15 thoughts on “What’s Wrong With Quiet Enjoyment?

    1. ljakaar67

      Geneve is exactly right.

      I found that ad on par with the Willy Horton ad in lying to the people, and that’s from the DA who was Mr. Integrity.

      And then I had to (chose to) argue with his supporters that the ad was accurate, hence so there was nothing misleading about it.

  1. Paleo

    Exactly this. SF used to be my favorite city in the United States to visit. Last fall we visited the area and limited it to a drive through between two stays. It just looked different. The tents and the mess. People got tired of that. They got tired of convenient drug stores and grocery stores closing because of the cost of constant shoplifting that was ignored. The progs just think that we outside their club aren’t intelligent enough to comprehend what is happening right before our eyes.

    They do it with everything. They’re doing it with inflation. Ignoring that their policies triggered it and are pooh poohing it. People know how much they’re straining to keep up now and the progs wreck their credibility by denying that it exists.

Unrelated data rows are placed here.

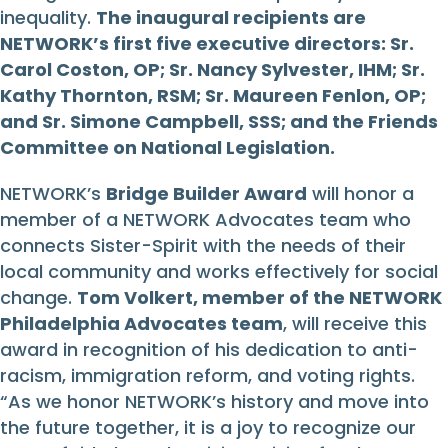
inequality.
The inaugural recipients are
NETWORK’s first five executive directors: Sr.
Carol Coston, OP; Sr. Nancy Sylvester, IHM; Sr.
Kathy Thornton, RSM; Sr. Maureen Fenlon, OP;
and Sr. Simone Campbell, SSS; and the Friends
Committee on National Legislation.
NETWORK’s
Bridge Builder Award
will honor a
member of a NETWORK Advocates team who
connects Sister-Spirit with the needs of their
local community and works effectively for social
change.
Tom Volkert, member of the NETWORK
Philadelphia Advocates team
, will receive this
award in recognition of his dedication to anti-
racism, immigration reform, and voting rights.
“As we honor NETWORK’s history and move into
the future together, it is a joy to recognize our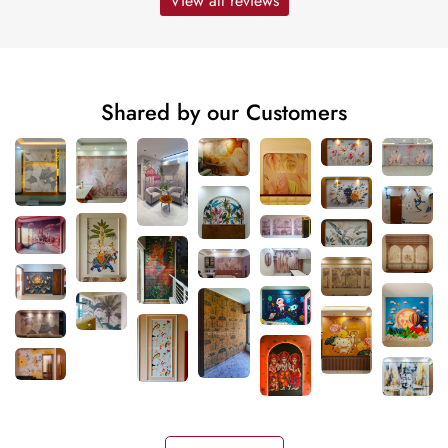
View all reviews
Shared by our Customers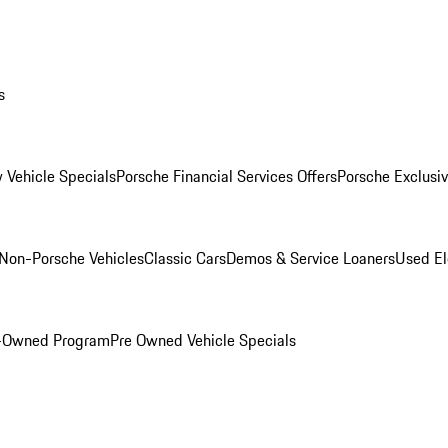
s
 Vehicle Specials
Porsche Financial Services Offers
Porsche Exclusi
Non-Porsche Vehicles
Classic Cars
Demos & Service Loaners
Used El
e-Owned Program
Pre Owned Vehicle Specials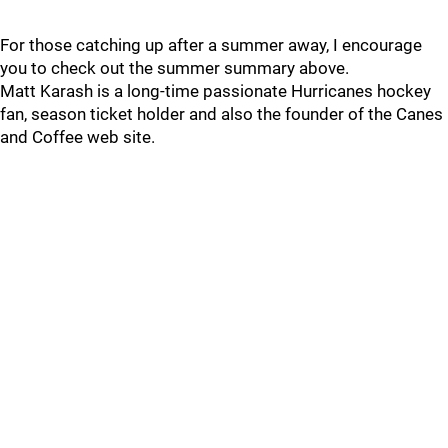
For those catching up after a summer away, I encourage
you to check out the summer summary above.
Matt Karash is a long-time passionate Hurricanes hockey
fan, season ticket holder and also the founder of the Canes
and Coffee web site.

    The combination of arrogance and incompetence these people display is both astounding and very unappealing.

      1. norahc

        “promoted by conservative media like the New York Times propagating lies and fear to mislead the public.”

        Never thought I’d see the day where people called the NYT conservative.

  2. EconDataScientist

    Decades ago, my Economics professor said: “I am a big supporter of public transit, because then more schmucks take the bus and I have less traffic to enjoy my car”


    The buck had to stop somewhere. Boudin was the face of law enforcement in the city. He wouldn’t prosecute shoplifting, therefore, there was more of it. He wouldn’t prosecute rampant public drug use, public indecency, ect., therefore there was more of it. Pretty soon, John Q. Public gets tired of having their noses rubbed in the shit perpetrated by the lenient policies of the man in charge.

    Maybe the folks in San Francisco will learn something, maybe not. Time will tell, I guess.

  4. Mark Schirmer

    How about: The lifestyle elite, like every dictatorial or monarchal elite before them, sneers at the unwashed masses. How DARE they not accept our meritocraticly defined “good”. Heathens.

    1. SHG Post author

      In your dream fiefdom, are we all royalty or all serfs? Except in America, even a serf can become a royalty.

  5. B. McLeod

    It looks like a lot of people had not thought through the possible impacts of having no legal protection for mere property rights. Once these were illustrated by some anecdotal evidence, they realized that wasn’t the society they were after.

  6. ljakaar67

    I live 1/2 mile south of Haight and 1/2 mile west of Castro (they are both my neighborhoods, where I walk, shop and enjoy life) and I agree 100% with you.

    So many folks with their heads in the sand unable to see the data (Asians and Blacks voted for the recall, Boudin’s strongest supporters were in white, wealthy very progressive precincts) and worse, unable to believe San Franciscans know more about what’s going on here than they can see from their back-east homes.

    It’s condescending and makes me very leery about electing anyone with these views (and sigh, we still have several supervisors here who hold the same opinions)

    Our police response to crime does suck and I’d be happy to see that department reformed. And our board of supervisors is quite bonkers, they literally (as in not figuratively) voted down temporary housing for our homeless because they wanted to pressure themselves to vote for permanent housing… And of course they haven’t worked on permanent housing, which leaves 8,000 or more homeless (who are often mentally ill or drug addicted) on our streets without treatment, without hygiene facilities, and making life difficult for residents, families, children, and the businesses around them. How this inaction can be labelled progressive and not seen as cruel and inhumane is beyond me. And yes, it just leads to increased crime, neighborhood deterioration, and a very unfriendly, unwelcoming, cold-hearted city.